Returning to the decentralized Web Recently updated !
The original idea of the World Wide Web was decentralization of information. Anyone with an Internet connection can set up a website. Others can link to it so that people will discover it. Somehow, though, it’s lost its way. Big “social media” sites dominate it. They let you find a lot of people you know or are interested in in one place. But this advantage comes at a price. On most of these sites, the software controls which posts you see and who is recommended to you. They’re more vulnerable to government censorship than smaller, more agile sites. People complain about them but keep using them.
It’s getting worse. Some countries are banning social media access by young people. There’s talk of legally requiring people who post to these sites to disclose their identity. This will discourage the expression of dissent and intimidate people who want to discuss problems they aren’t even comfortable telling their own families about.

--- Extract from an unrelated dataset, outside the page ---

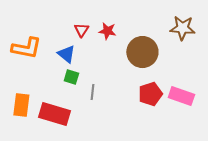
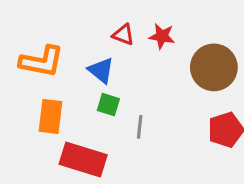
red triangle: (81, 30) -> (123, 35), turned -42
orange rectangle: (21, 105) -> (50, 116), moved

The solution has always been there. It’s decentralization. Blogs and forums hosted on the creators’ own machines or for a monthly fee on a server. The RSS and Atom protocols let you subscribe to most of them without handing them any information. The main problem is finding the ones you’re interested in. Some work is now being done on a set of lexicons built on the AT protocol called standard.site, which will help with discovery and identity.
A lexicon is a schema for metadata; standard.site lets you publish information about your website in a way that lets it be aggregated. If you create a record for your website, it includes at least the name and URL, and it can include things like an icon, a description, and labels. What you do with a standard.site record once you’ve made it isn’t clear to me; I assume you need to submit it to an aggregator that lets people search for sites that interest them. There could be lots of aggregators, catering to different interests. If the idea catches on, search engines might use them to improve the relevance of their results.
There are some client applications for standard.site, but I’m still looking for one that I’m comfortable with. Ironically for a discovery aid, the name makes finding information difficult; a search on “standard.site” turns up mostly irrelevant results.
If you know more or have other ideas for decentralization, let me know.